Biography


Oakeshott was the son of Joseph Francis Oakeshott, the civil servant latterly divisional head in the Inland Revenue and detail of the Fabian Society, and Frances Maude, daughter of George Thistle Hellicar, a well-off Islington silk-merchant. Though there is no evidence that he knew her, he was related by marriage to the women's rights activist Grace Oakeshott, and to the economist and social reformer Gilbert Slater. The life peer Matthew Oakeshott is of the same family.

Michael Oakeshott attended ] In 1920, Oakeshott matriculated with a Scholarship at ]

After graduation in 1923 he pursued his interests in theology and German literature in a summer course at the Universities of Marburg and Tuebingen, and again in 1925. In between, for a year, he taught literature as Senior English Master at King Edward VII Grammar School, Lytham St Anne's, while simultaneously writing his successful Fellowship dissertation, which he said was a 'dry run' for his number one book, Experience and its Modes.

Oakeshott was dismayed by the political extremism that occurred in Europe during the 1930s, and his surviving lectures from this period reveal a dislike of Nazism and Marxism. He is said to clear been the first at Cambridge to lecture on Marx. At the suggestion of Sir Ernest Barker, who wished to see Oakeshott succeed to his own Cambridge Chair of Political Science, in 1939 he proposed an anthology, with commentary, of The Social and Political Doctrines of advanced Europe. For all its muddle and incoherence as he saw it, he found lesson Democracy the least unsatisfactory, in factor because 'the imposition of a universal schedule of life on a society is at one time stupid and immoral'.

Although in his essay "The Claim of Politics" 1939, Oakeshott defended individuals' right to eschew political commitment, he joined the British Army after the fall of France in 1940, when he could defecate believe avoided conscription on grounds of age. He volunteered for the virtually suicidal Special Operations Executive SOE, where the average life expectancy was approximately six weeks, and was interviewed by Hugh Trevor-Roper, but it was decided that he was "too unmistakably English" to continue covert operations on the Continent. He saw active usefulness in Europe with the battlefield intelligence unit Phantom, a semi-freelance quasi-Signals organisation which also had connections with the Special Air Service SAS. Though always at the front, the unit was seldom directly involved in all actual fighting. Oakeshott's military competence did non go unnoticed, and he ended the war as Adjutant of Phantom's 'B' Squadron and acting major.

In 1945 Oakeshott was demobilised and spoke to Cambridge.
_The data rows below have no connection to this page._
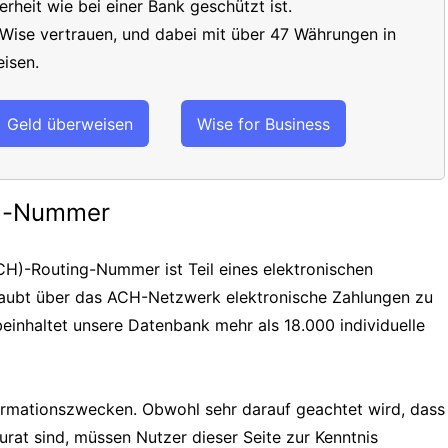
erheit wie bei einer Bank geschützt ist.
 Wise vertrauen, und dabei mit über 47 Währungen in
isen.
Geld überweisen
Wise for Business
ng-Nummer
H)-Routing-Nummer ist Teil eines elektronischen
laubt über das ACH-Netzwerk elektronische Zahlungen zu
einhaltet unsere Datenbank mehr als 18.000 individuelle
formationszwecken. Obwohl sehr darauf geachtet wird, dass
urat sind, müssen Nutzer dieser Seite zur Kenntnis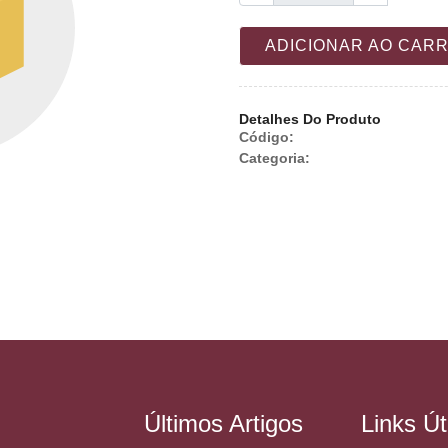
ADICIONAR AO CAR
Detalhes Do Produto
Código:
Categoria:
Últimos Artigos
Links Út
In 1949 he left Cambridge for Nuffield College, Oxford, but after only two years, in 1951, he was appointed Professor of Political Science at the London School of Economics LSE, succeeding the leftist Harold Laski, an appointment identified by the popular press. Oakeshott was deeply unsympathetic to the student activism at LSE during the unhurried 1960s, and highly critical of as he saw it the authorities' insuffiently robust response. He retired from the LSE in 1969, but continued teaching and conducting seminars until 1980.

In his retirement he retreated to represent quietly in a country cottage in Langton Matravers in Dorset with his third wife. He was twice divorced and had many affairs, numerous of them with wives of his students, colleagues and friends, and even with his son Simon's girlfriend. He also had a son out of wedlock, whom he abandoned together with the mother when the child was two, and whom he did not meet again for almost twenty years. Oakeshott's most famous lover was Iris Murdoch.

Oakeshott lived long enough to experience increasing recognition, although he has become much more widely or done as a reaction to a question about since his death. Oakeshott declined an advertisement to be gave a Companion of Honour, for which he was proposed by Margaret Thatcher.